**Exercise objective:**
Filter the entries below, keeping only lines with "hmyzu".

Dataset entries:
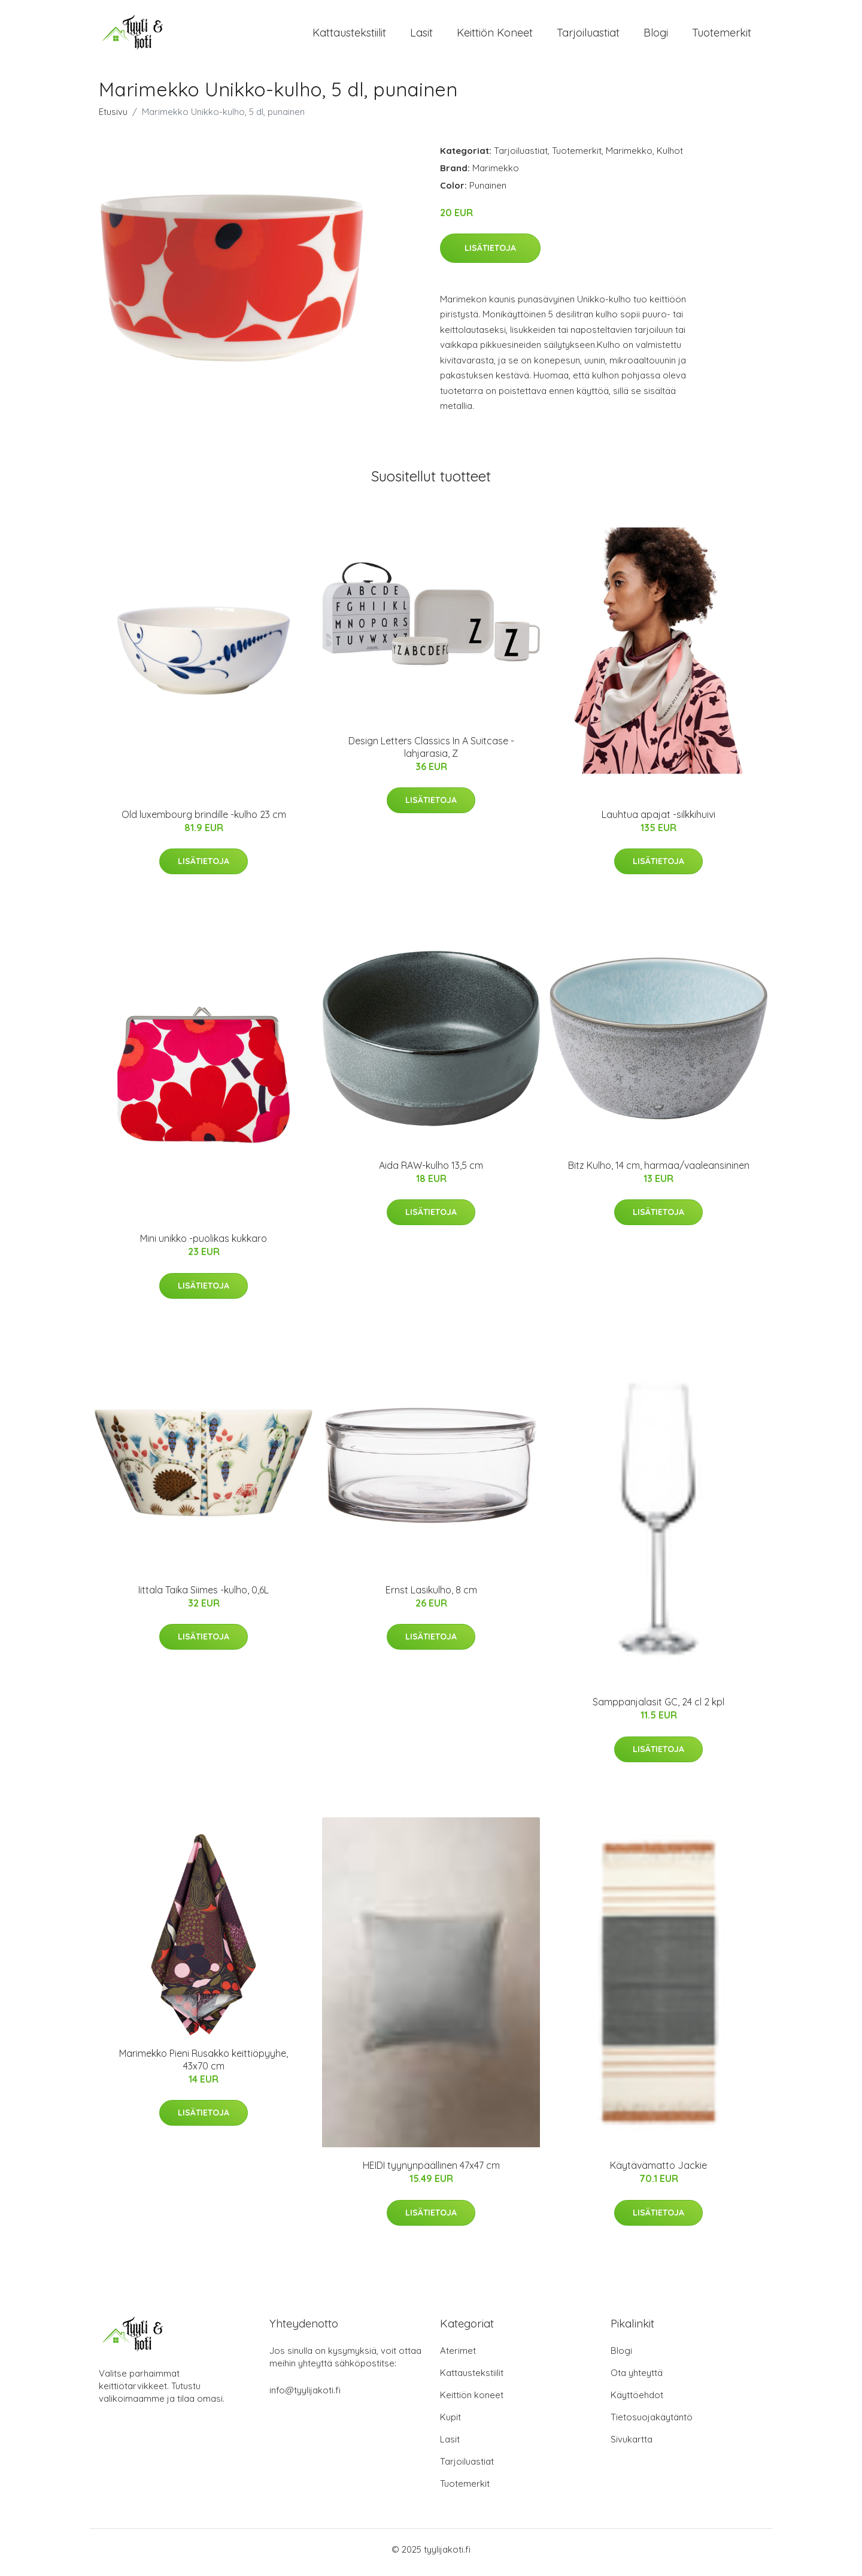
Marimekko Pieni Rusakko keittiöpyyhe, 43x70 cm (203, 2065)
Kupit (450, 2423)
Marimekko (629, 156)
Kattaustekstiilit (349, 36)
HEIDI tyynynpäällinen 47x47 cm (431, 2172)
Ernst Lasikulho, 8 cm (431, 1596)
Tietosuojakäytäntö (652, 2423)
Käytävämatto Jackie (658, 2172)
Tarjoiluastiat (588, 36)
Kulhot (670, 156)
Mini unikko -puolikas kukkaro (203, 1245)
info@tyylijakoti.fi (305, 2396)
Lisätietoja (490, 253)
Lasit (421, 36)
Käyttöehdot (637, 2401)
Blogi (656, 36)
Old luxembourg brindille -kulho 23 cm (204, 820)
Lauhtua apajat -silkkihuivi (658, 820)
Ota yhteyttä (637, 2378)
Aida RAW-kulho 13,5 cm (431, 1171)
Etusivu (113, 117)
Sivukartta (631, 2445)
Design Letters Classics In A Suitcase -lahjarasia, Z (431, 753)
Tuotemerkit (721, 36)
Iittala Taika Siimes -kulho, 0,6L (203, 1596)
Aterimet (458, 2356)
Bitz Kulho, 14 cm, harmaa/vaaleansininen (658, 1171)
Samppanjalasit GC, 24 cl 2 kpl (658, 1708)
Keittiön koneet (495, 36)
* * *
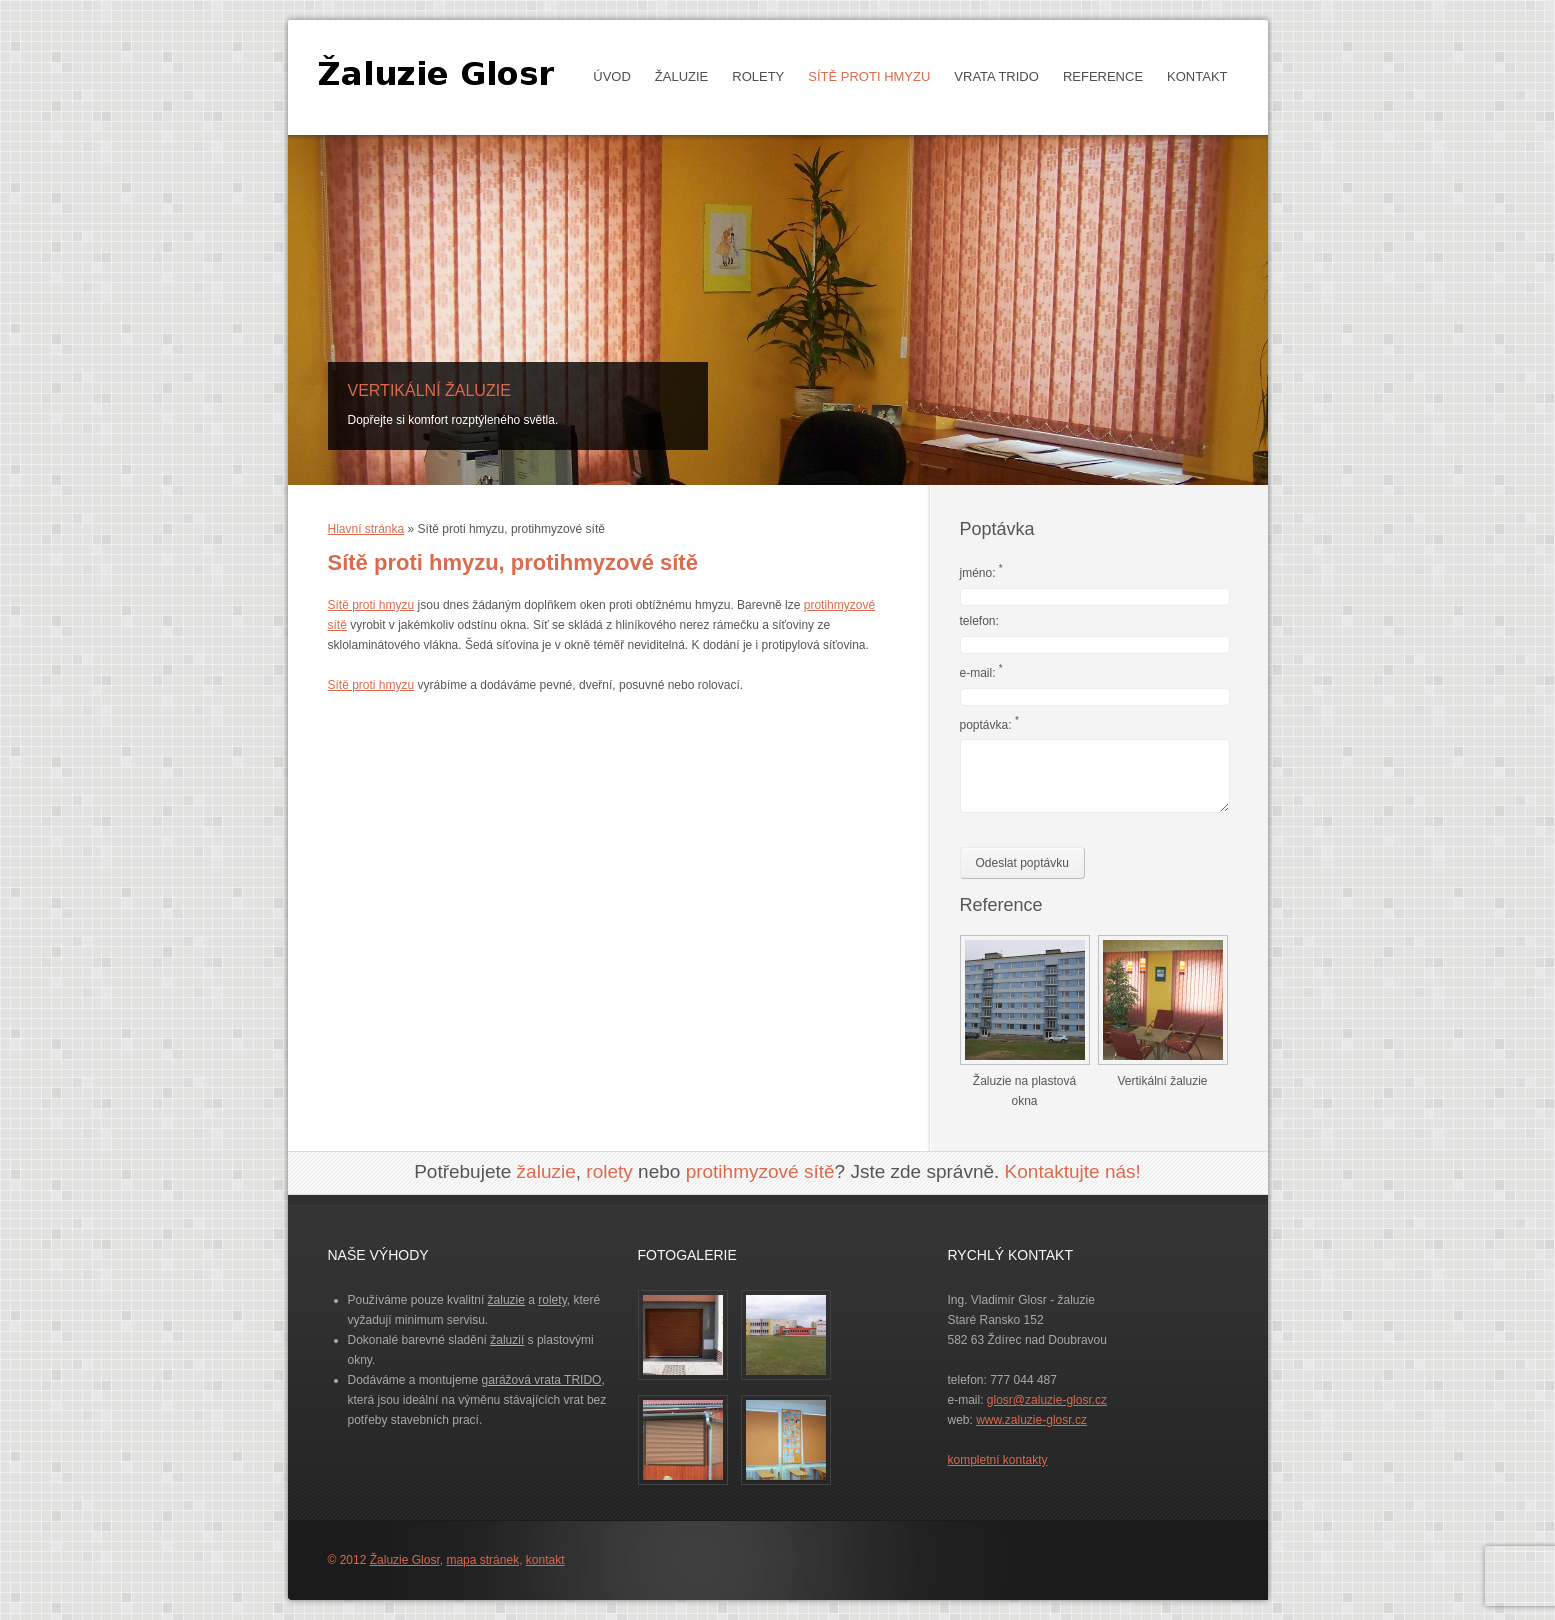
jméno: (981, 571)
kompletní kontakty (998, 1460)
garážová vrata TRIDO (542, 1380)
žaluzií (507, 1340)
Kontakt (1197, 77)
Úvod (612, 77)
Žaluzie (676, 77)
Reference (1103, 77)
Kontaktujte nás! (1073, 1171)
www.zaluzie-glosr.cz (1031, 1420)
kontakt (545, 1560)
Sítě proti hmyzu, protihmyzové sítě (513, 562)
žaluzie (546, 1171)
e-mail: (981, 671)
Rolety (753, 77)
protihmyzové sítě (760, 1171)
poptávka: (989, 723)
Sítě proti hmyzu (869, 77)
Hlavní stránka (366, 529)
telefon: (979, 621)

**Answer:**
Sítě proti hmyzu, protihmyzové sítě (513, 562)
Sítě proti hmyzu (869, 77)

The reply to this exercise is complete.